**What to produce:**
Go through the data and copy every line in which "date" appears.
··· Task material ···
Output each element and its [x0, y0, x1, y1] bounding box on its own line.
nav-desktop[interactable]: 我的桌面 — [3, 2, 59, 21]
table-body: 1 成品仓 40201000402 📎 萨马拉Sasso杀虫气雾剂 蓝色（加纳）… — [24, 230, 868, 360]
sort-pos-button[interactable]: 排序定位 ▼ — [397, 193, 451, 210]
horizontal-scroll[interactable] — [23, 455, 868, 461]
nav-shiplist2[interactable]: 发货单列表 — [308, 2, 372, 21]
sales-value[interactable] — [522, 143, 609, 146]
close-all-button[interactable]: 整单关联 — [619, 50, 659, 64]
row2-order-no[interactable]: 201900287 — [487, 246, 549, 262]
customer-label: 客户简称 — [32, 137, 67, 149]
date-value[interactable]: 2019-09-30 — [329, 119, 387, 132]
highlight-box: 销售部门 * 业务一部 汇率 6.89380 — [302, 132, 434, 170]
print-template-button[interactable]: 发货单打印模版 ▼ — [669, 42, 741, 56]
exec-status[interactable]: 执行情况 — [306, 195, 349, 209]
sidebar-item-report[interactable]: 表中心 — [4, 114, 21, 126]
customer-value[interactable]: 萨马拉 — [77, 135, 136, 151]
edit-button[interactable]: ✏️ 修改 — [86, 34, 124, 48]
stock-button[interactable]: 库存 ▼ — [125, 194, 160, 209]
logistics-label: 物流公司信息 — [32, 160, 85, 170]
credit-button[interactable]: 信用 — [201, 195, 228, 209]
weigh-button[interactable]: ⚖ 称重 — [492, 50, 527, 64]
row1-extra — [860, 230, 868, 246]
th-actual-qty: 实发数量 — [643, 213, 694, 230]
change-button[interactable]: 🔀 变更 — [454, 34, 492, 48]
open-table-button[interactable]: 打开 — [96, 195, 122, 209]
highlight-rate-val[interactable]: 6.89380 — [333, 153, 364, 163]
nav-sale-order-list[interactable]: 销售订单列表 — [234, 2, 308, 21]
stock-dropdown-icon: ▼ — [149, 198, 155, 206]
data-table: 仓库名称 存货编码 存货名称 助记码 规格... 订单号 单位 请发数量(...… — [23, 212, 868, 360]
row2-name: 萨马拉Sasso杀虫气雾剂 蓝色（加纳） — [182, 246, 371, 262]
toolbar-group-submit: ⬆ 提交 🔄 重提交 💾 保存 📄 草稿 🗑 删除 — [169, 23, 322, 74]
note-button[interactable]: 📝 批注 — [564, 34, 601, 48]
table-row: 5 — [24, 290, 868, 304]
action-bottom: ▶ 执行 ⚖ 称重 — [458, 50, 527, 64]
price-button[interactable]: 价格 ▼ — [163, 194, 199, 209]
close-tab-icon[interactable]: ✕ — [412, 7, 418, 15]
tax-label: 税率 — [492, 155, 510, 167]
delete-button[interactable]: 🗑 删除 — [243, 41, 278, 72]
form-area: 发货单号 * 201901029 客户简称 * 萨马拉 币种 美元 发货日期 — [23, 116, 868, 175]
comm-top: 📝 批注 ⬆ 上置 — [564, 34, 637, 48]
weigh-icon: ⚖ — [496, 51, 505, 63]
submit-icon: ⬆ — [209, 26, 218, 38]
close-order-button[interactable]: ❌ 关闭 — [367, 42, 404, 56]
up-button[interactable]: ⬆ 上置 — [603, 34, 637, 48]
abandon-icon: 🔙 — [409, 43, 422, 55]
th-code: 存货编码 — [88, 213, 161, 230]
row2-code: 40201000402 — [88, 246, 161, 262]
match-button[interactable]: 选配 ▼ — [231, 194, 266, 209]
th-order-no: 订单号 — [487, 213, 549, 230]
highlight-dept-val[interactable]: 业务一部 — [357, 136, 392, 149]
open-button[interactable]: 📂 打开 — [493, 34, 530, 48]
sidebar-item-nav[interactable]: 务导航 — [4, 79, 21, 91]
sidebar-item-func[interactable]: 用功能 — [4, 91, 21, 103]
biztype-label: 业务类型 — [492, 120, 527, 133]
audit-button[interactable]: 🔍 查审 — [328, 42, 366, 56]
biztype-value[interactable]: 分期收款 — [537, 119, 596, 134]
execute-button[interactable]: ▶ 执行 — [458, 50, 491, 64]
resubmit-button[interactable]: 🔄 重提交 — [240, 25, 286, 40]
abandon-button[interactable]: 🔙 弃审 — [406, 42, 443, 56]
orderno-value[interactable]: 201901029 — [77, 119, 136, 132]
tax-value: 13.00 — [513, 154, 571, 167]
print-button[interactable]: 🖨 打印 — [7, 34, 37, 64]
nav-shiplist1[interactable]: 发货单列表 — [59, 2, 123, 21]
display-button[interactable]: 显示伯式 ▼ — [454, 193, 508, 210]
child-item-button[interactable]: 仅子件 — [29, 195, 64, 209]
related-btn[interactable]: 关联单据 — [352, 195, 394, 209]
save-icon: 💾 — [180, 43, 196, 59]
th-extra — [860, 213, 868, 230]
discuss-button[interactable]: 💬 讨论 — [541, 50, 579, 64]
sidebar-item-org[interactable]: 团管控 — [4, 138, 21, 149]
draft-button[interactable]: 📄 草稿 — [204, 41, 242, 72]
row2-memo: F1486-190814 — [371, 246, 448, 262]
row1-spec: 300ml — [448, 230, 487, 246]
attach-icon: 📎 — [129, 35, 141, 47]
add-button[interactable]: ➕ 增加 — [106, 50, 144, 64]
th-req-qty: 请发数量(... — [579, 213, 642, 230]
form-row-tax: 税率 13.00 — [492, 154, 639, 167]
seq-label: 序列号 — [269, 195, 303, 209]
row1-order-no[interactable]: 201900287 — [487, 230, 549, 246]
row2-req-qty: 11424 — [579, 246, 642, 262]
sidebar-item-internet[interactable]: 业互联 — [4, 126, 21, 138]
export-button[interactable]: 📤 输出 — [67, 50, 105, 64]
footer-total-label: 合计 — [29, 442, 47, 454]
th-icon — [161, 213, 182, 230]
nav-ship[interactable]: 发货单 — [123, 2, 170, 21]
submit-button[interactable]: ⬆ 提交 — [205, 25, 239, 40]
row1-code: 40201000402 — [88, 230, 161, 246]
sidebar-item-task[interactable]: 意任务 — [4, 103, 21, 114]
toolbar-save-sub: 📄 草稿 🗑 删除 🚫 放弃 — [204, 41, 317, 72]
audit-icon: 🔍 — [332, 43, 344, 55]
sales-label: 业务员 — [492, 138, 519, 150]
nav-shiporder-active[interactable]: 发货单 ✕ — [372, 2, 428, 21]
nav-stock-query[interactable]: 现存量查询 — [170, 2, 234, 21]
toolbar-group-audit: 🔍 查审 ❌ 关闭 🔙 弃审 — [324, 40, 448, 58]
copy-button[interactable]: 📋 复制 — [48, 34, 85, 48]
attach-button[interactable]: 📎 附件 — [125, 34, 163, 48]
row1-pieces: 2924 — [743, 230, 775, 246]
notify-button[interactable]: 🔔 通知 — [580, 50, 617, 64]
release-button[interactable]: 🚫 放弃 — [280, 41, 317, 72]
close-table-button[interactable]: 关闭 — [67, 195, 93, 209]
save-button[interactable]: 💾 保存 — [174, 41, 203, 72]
···
··· Task material ···
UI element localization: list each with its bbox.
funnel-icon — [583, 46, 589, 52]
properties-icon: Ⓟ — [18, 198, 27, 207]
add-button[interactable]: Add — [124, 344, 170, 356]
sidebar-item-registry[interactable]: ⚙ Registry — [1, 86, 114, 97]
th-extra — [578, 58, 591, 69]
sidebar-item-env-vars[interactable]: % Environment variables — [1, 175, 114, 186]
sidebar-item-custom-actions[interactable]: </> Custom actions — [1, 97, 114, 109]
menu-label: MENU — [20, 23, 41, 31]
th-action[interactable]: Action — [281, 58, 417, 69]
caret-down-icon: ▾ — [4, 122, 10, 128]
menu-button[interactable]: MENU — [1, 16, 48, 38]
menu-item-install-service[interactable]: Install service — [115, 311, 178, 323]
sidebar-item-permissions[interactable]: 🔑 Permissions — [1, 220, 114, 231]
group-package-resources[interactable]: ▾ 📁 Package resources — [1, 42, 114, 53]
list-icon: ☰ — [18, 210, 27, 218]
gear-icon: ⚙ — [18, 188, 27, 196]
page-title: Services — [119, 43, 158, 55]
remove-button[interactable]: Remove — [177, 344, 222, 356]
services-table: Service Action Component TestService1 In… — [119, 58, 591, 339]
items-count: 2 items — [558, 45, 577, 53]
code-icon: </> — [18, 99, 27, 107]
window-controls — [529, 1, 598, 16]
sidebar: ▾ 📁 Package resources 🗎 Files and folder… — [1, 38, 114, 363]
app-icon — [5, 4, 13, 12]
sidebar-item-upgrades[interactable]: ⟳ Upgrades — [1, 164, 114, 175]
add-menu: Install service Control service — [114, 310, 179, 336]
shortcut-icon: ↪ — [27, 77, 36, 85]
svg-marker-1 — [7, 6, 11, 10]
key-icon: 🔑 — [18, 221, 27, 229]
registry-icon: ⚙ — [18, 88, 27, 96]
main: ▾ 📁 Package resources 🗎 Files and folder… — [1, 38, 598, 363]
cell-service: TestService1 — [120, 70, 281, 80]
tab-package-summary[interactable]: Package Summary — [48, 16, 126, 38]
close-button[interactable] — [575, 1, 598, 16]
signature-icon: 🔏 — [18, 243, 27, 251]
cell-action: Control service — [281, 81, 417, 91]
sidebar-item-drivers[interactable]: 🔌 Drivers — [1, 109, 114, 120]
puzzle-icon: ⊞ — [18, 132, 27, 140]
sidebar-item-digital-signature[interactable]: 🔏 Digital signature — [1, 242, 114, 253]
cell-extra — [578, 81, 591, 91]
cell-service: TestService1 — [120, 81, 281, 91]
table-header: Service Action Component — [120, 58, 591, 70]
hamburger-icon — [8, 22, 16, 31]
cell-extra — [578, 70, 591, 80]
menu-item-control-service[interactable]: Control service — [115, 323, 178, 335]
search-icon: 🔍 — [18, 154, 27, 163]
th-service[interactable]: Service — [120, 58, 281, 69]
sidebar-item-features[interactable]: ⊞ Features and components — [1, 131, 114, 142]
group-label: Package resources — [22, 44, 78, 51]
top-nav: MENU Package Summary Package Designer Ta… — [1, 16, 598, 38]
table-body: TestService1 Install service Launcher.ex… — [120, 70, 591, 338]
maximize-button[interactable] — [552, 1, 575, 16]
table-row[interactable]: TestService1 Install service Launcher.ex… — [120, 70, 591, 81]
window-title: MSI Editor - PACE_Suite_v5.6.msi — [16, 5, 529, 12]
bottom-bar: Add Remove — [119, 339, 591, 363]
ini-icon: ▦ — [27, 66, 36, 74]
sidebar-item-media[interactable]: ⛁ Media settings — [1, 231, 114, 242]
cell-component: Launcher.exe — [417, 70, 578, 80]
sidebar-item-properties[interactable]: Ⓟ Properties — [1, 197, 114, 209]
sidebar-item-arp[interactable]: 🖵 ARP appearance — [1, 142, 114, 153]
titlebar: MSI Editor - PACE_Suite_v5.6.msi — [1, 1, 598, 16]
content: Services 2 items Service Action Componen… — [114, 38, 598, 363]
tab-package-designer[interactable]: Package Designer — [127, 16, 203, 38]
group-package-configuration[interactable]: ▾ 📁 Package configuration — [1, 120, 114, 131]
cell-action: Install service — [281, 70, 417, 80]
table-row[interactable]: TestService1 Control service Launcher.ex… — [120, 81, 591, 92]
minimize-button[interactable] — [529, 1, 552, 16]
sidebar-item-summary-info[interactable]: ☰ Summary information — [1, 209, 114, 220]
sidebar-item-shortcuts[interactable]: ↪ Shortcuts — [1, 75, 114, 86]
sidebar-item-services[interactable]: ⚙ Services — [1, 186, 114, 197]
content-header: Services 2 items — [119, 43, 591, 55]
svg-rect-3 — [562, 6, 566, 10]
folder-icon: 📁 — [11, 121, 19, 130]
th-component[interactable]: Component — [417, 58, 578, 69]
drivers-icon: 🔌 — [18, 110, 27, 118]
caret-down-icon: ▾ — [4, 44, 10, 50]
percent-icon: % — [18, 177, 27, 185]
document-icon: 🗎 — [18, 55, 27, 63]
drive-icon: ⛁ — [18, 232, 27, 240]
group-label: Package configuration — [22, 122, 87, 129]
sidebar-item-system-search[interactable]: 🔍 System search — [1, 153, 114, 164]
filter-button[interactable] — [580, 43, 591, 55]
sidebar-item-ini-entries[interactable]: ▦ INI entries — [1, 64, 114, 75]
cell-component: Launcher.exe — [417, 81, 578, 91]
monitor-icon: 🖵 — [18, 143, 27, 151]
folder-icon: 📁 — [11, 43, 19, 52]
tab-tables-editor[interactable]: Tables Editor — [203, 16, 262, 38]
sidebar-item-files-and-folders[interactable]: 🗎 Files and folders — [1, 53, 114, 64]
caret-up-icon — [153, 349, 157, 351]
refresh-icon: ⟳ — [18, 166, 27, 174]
···
··· Task material ···
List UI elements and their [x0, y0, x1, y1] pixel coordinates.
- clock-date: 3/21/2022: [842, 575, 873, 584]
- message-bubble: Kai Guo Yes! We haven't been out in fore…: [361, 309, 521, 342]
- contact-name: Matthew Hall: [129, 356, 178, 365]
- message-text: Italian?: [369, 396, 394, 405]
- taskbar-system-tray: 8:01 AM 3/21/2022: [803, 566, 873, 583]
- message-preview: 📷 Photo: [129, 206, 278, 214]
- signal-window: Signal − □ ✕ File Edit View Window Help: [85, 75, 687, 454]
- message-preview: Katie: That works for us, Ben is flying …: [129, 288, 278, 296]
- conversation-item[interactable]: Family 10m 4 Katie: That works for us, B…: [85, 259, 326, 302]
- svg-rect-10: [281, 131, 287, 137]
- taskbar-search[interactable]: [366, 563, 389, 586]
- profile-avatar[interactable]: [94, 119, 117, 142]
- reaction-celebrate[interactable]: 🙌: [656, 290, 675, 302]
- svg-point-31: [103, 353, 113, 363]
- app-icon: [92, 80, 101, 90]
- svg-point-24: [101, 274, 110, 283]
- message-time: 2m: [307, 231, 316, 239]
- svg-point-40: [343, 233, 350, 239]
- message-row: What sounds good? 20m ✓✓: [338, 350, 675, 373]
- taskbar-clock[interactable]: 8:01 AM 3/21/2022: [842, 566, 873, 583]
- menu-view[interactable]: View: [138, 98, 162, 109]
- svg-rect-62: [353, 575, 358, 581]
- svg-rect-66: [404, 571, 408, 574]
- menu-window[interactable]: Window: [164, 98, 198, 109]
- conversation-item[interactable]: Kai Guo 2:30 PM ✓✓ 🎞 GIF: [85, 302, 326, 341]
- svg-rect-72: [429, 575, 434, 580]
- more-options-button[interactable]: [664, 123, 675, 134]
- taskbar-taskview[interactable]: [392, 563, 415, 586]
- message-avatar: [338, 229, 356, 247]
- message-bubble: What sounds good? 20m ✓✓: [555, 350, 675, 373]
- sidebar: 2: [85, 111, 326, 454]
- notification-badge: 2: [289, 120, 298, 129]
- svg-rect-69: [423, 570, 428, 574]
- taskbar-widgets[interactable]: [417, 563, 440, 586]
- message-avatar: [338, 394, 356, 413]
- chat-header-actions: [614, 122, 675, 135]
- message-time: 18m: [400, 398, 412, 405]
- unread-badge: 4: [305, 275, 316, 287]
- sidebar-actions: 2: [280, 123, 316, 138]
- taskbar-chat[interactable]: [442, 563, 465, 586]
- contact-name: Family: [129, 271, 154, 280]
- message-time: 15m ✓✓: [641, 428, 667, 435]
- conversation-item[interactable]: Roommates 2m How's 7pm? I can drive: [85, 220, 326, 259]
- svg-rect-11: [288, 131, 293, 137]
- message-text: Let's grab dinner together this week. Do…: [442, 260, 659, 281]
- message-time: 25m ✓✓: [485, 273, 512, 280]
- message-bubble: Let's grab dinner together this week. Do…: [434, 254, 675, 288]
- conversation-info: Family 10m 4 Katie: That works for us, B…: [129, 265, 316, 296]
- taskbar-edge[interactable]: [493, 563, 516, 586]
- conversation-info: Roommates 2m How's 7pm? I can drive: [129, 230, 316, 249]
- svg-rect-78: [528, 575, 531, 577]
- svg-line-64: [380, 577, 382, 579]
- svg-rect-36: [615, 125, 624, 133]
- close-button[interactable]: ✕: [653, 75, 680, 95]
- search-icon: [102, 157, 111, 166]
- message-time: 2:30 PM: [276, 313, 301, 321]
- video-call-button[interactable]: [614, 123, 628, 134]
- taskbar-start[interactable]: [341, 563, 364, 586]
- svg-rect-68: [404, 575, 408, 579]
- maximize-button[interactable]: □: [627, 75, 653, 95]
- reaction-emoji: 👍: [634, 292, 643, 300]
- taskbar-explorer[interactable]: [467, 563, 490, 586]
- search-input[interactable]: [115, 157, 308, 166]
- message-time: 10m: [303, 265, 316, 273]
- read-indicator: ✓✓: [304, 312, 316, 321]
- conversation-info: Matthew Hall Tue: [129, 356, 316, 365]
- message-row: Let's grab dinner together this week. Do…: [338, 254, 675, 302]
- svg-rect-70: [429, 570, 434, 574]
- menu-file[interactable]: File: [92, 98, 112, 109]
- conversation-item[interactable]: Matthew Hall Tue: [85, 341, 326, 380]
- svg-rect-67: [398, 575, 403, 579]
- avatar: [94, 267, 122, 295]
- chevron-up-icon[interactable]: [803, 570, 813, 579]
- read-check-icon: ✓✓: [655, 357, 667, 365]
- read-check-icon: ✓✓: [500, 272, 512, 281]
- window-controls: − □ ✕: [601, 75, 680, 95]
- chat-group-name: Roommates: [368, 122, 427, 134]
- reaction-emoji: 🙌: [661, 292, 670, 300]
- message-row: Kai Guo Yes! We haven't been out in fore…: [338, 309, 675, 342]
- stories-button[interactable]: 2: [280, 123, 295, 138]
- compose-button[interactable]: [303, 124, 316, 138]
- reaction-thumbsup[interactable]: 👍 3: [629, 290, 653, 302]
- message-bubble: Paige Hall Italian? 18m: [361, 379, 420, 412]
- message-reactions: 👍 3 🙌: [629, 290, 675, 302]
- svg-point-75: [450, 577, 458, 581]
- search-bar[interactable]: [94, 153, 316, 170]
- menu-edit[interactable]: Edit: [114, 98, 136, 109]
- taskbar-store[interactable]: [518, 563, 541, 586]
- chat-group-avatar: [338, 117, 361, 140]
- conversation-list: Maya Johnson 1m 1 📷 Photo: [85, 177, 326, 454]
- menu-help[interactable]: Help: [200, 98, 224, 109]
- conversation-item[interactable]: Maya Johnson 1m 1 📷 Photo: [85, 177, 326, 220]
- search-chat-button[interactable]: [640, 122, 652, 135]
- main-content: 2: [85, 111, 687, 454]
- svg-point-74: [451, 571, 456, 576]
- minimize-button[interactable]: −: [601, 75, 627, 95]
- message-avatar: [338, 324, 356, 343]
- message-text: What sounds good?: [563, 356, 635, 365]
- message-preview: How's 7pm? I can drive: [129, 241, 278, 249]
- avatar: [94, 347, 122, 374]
···
**Reply to the exercise:**
date-value[interactable]: 2019-09-30 — [329, 119, 387, 132]
- clock-date: 3/21/2022: [842, 575, 873, 584]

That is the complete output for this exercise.